I Got Yer "Busy" Right
Here!
I HAD PLANNED TO wish you a happy new year, but I am just too
busy.
And that worries me - not that I am too busy but that I say I am
too busy.
Everybody these days says they're too busy. Have you noticed? If
someone doesn't reply to an e-mail or participate in a school
meeting, their excuse is invariably "Sorry, I am just so busy."
The problem is, as an excuse, it has gotten old. It is the adult
version of "the dog ate my homework."
To beg off doing something like, say, returning a phone call,
because you're too busy is like not brushing your teeth because
your gums hurt.
(I have no idea, by the way, if that sentence makes sense. You
think you're busy? I am too busy to check my similes for
logic.)
You know what "too busy" is? It's the new inconsideration. That's
all.
Let me tell you a story about busy.
Years ago, the phone rang in my house. I picked up the receiver. It
was Lee Atwater.
Who was Lee Atwater? A really busy guy, that's who.
Atwater, who died in 1991, was the most famous - and, some argue,
the most effective - political strategist who ever lived. Except
for maybe Machiavelli, to whom Atwater was often compared. He
didn't shrink from the comparison; he embraced it.
Back in 1988, he was the Svengali behind the first George Bush's
presidential victory. If it had been a sporting event, that
campaign would have yielded its own ESPN highlights special - or,
to detractors, lowlights. The campaign ran two political ads that
are considered classics, if you will, of the spinmeister's dark art
of negative advertising. One tied the policies of Democratic
nominee Michael Dukakis to a man who became nearly as famous as
Dukakis: Willie Horton, a prison inmate who killed a person while
out on furlough. The other showed a cartoonishly helmeted Dukakis
in a tank, going around in circles.
After overcoming a 17-point deficit in the polls in the late
summer, Bush went on to coast to victory.

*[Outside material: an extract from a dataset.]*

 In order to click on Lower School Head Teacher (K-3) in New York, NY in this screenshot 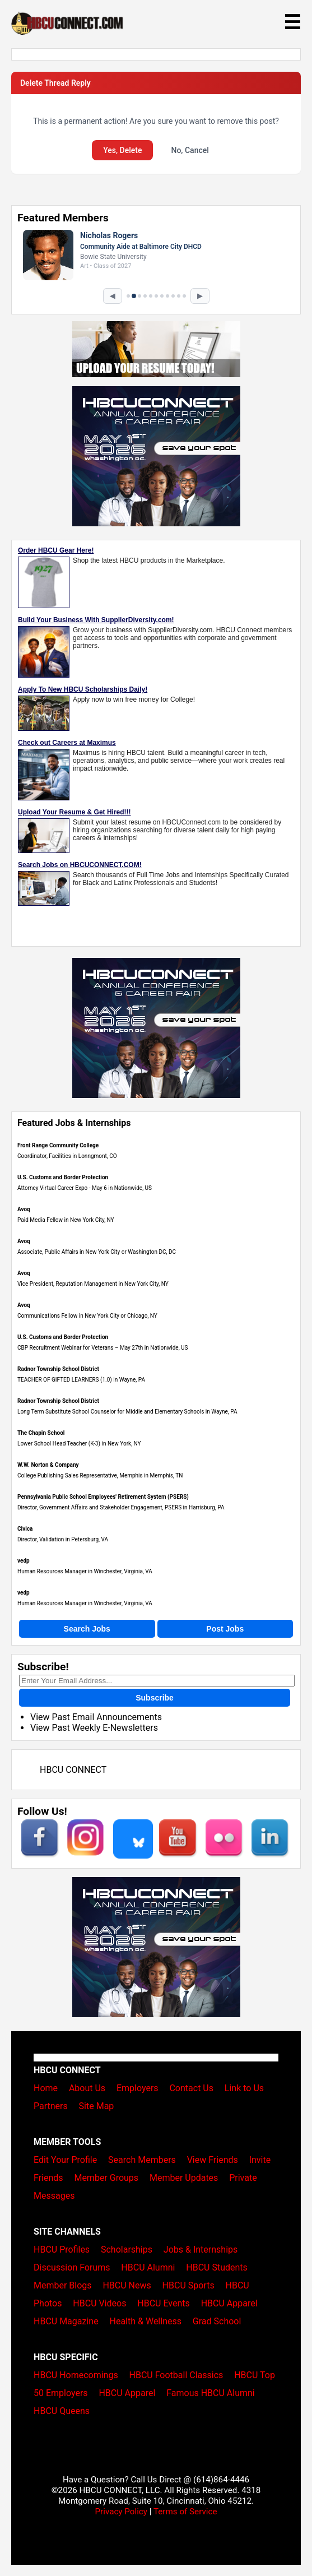, I will do `click(79, 1443)`.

But the point isn't Atwater's success. The point is he was a guy
who knew busy. He received, he told me, roughly 400 messages a day.
That's not just busy, that's on intimate terms with busy.
He slept four hours a night.
And, he told me, he returned all his calls.
Now, for all I know, he was spinning. Maybe he received only 200
calls a day. Or maybe he returned only half the calls he received.
There's no way to know.
All I do know is that he did get a ton of calls. And he returned
one from me - some guy he'd never heard of. He could easily have
been "too busy" to call back, but there he was, the most
significant political operative of his time, on the phone with
me.
So here is what I take from that: If Atwater can do it, anybody
can.
The other problem with "I'm busy" is that nobody believes it
anymore.
Not accepting falsehood imperils the social order. That's because
the basis for civilized society rests in allowing for acceptable
fabrication. People don't leave dinner parties because they are
deadly boring, but because "Whew, look at the time - we have to get
up early tomorrow."
Polite mendacity lubricates the machinery of human interaction.
Without it, we are no better than most animals.
So in a bid to help us as a society maintain civility and thus our
position near the top of the animal kingdom, I want to help develop
a few new, believable excuses.
Here are some ideas:
• "Sorry, but you're just not important enough."
• "I'm too self-absorbed to call you back or to help out."
• "I generally figure if you want something done, let somebody else
do it."
Oops, sorry. Those aren’t excuses. Those are the real deals. Let me try again:
• “I wish I could help, but the
ISP ate my hard drive.”
• “You e-mailed? My BlackBerry has been on the fritz.”
• “I was on my way to the meeting, but my Prius had a short.”
I’d have thought of more, but I was just too busy.
Hey, I have an idea. How ’bout if we all forget that we’re busy? That way, maybe this year we’ll get something done.